In May of 2019, Elon Musk began delivering on his promise to create a constellation of satellites (named Starlink) that would offer broadband internet access. It all started with the launch of the first sixty Starlink satellites and was followed by Musk sending the inaugural tweet using the service this past October. Earlier today, another batch of Starlink satellites was sent into space as part of a live-streamed launch event.
The mission, known as Starlink-1, saw the launch of another 60 satellites from Space Launch Complex 40 at Cape Canaveral Air Force Station, Florida, atop a Falcon 9 rocket. Unlike previous launches, this mission involved the latest version of Starlink (Starlink 1.0), which feature a number of upgrades and refinements over the previous version (Starlink 0.9) and made this mission the heaviest Starlink launch to date.
As usual, SpaceX live-tweeted the event, providing key mission updates in realtime. This included the launch, which took place at 09:57 AM EST (06:57 AM PST), the fairings deploying roughly four minutes later, the recovery of the first stage at sea by 10:05 AM EST (07:05 AM PST), and the successful deployment of the 60-satellite payload by 10:57 AM EST (07:57 AM PST).
Whereas the previous batch was a simplified version that broadcast only in the Ku-band, these upgraded versions broadcast in both the Ka- and Ku-bands. The new satellites also take advantage of new components that are “100% demisable”, which will allow them to quickly burn up in Earth’s atmosphere at the end of their service.

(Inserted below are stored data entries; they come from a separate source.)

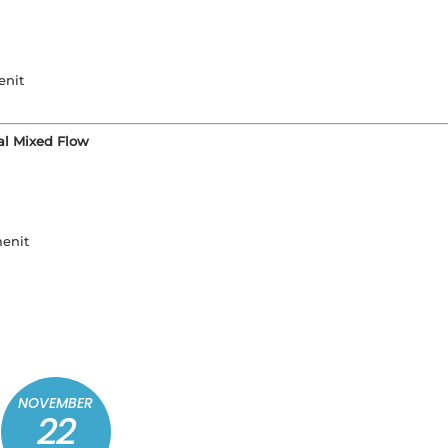
enit
al Mixed Flow
menit
NOVEMBER
22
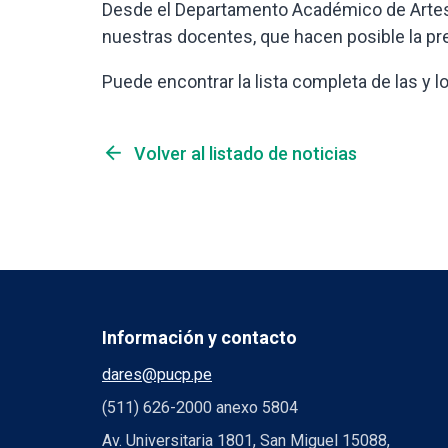
Desde el Departamento Académico de Artes
nuestras docentes, que hacen posible la pre
Puede encontrar la lista completa de las y 
arrow_back
Volver al listado de noticias
Información y contacto
dares@pucp.pe
(511) 626-2000 anexo 5804
Av. Universitaria 1801, San Miguel 15088,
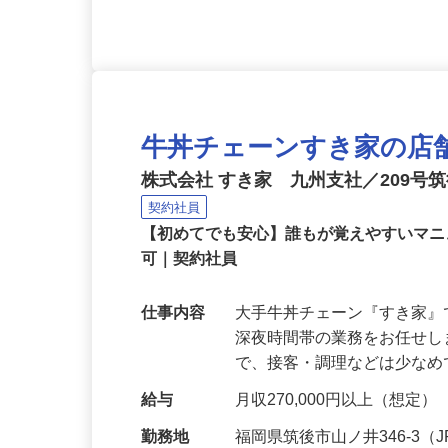
代で入社した人も多数！） 
牛丼チェーンすき家の店
株式会社 すき家 九州支社／209号
契約社員
【初めてでも安心】誰もが覚えやすいマニュ
可｜契約社員
仕事内容
大手牛丼チェーン『すき家
深夜時間帯の業務をお任せ
で、接客・調理などは少な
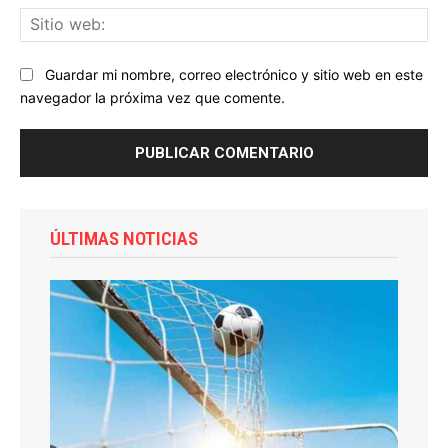
Sit
we
Guardar mi nombre, correo electrónico y sitio web en este
navegador la próxima vez que comente.
ÚLTIMAS NOTICIAS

This is in keeping with SpaceX’s commitment to limit the problem of space debris – which includes deploying Starlink satellites to a low operational altitude of 550 kilometers (340 mi). The company has indicated that it will be offering internet service in parts of the US and Canada after six launches, which they intend to complete by the end of the year. They intend to expand this to global coverage by 24 launches (totaling 1,440 satellites).
The deployment of this latest batch was also a milestone in terms of SpaceX’s reusability record since the Falcon 9 that was used performed its fourth successful flight and landing – which took place at sea aboard the drone ship Of Course I Still Love You (OCISLY). This makes the booster (B1048) the first Falcon 9 first stage to complete this many missions and brings SpaceX a step closer towards full reusability with its launchers.

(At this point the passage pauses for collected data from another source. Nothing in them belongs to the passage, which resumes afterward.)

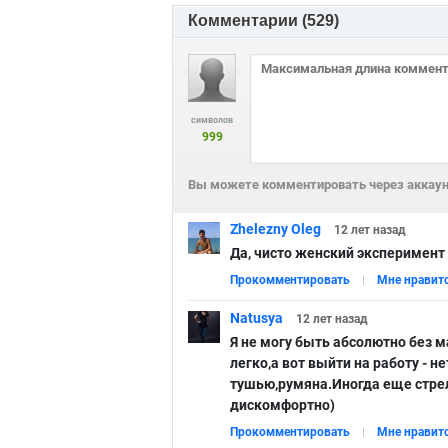
Комментарии (
529
)
символов
999
Вы можете комментировать через аккаунт
Zhelezny Oleg
12 лет
назад
Да, чисто женский эксперимент
Прокомментировать
Мне нравит
Natusya
12 лет
назад
Я не могу быть абсолютно без 
легко,а вот выйти на работу - н
тушью,румяна.Иногда еще стрел
дискомфортно)
Прокомментировать
Мне нравит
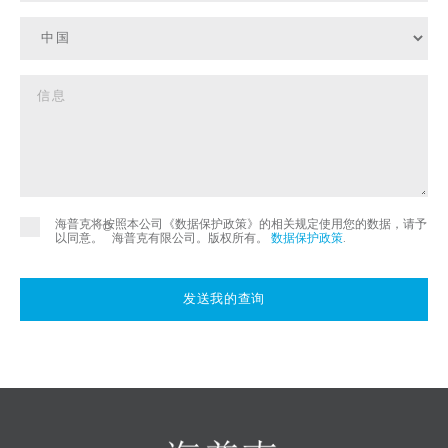
海普克将按照本公司《数据保护政策》的相关规定使用您的数据，请予
©
以同意。
海普克有限公司。版权所有。
数据保护政策
.
发送我的查询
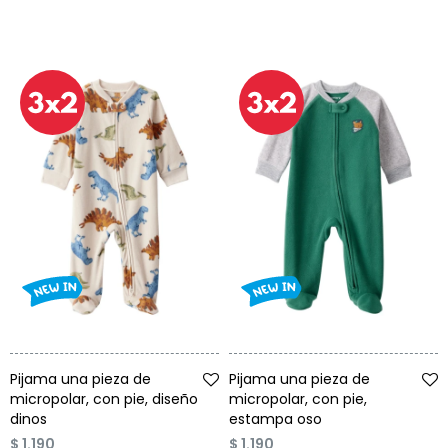
Talle
Talle
Pijama una pieza de
Pijama una pieza de
micropolar, con pie, diseño
micropolar, con pie,
dinos
estampa oso
$
1.190
$
1.190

On top of that, Starlink-1 was the first mission where the payload fairings were also reused. The fairings had previously been part of the Arabsat 6A launch in April of 2019, which saw a Falcon Heavy rocket deploying the Arab League-owned communications satellite. This is made even more impressive by the fact that the fairings were put through some extreme conditions on that mission.
This recovery and reuse signals that SpaceX is closer to regular fairing reuse, something which Musk first mentioned in April 2016 and which the company began to do a year later. By retrieving and reusing fairings, SpaceX estimates that an additional 10% of mission costs can be recouped (which works out to $6 to $10 million for launches using the Falcon 9 and Falcon Heavy, respectively).
The fairings were retrieved at sea shortly after liftoff by the company’s two recovery vessels, “Ms. Tree” and “Ms. Chief”. In this respect, the success of this latest mission has brought Starlink a step closer to providing satellite-based internet services and further established SpaceX as the number one developer of retrievable and reusable launch vehicles.